I can't believe we are 24 weeks!!! We only have 16 weeks left!!! How time fly's. Not so sure if it's flying for the baby's parents, but it is for me. I have been feeling great lately. Honestly half the time I forget I'm pregnant and then I'll feel it move or try to hug my husband and oh yeah... right there's a baby in there hahaha. That's a good thing though. Still comfortable and really enjoying it. I can't wait for the IP's to get here. They will be coming camping with us (and my family) if it's warm enough on May long. I think it will be so much fun and I"m really looking forward to it. I hope the baby gives some good kicks for them to feel while they are here. I still have to be laying down to feel the kicks with my hand. Baby is still really low and I'm still carrying closer to my back... hopefully that will change by the time they get here otherwise we may have to catch it when I'm laying on the couch.

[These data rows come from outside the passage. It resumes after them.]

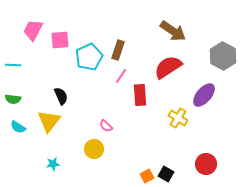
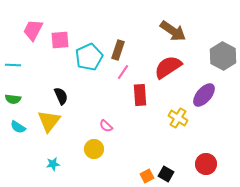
pink line: moved 2 px right, 4 px up
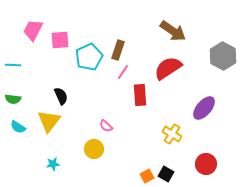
red semicircle: moved 1 px down
purple ellipse: moved 13 px down
yellow cross: moved 6 px left, 16 px down
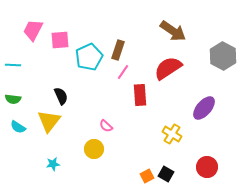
red circle: moved 1 px right, 3 px down
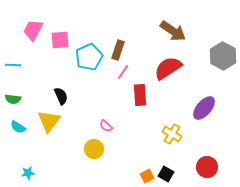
cyan star: moved 25 px left, 9 px down
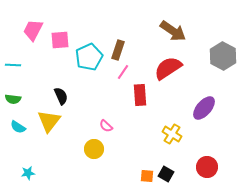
orange square: rotated 32 degrees clockwise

One of my good friends just had a baby. It was a girl and she's so precious!! I did notice that there was a definite difference in my feelings from most of my other friends. We are all in the "childbearing" years and most of us have young families and are hoping to have more so it was no surprise when most of the women commented on "wanting another one" when holding that little sweetie. I on the other hand really didn't get that feeling. She's sooo precious, but I can honestly say I SOOOO don't want one. When they aren't mine it's just not the same and this one in my tummy doesn't feel like mine even a little bit. Again I think it's just a healthy confirmation that things are as they should be. Since this is my first surrogacy I guess I really didn't know if my heart strings would be tugging at all (not that I would have given into those feelings). Actually the feelings that surprise me are the ones where I think about meeting this baby 2 or 3 years from now. It actually brings tears to my eyes thinking about it. This will be a special little person to me and my family and Ali and Ben (the parents) will always be in our thoughts and prayers. I will feel connected to them in ways I can't describe and happier than I ever imagined to see them become parents.
Brandi! You are starting to look so pregnant! You look great and you are so amazing!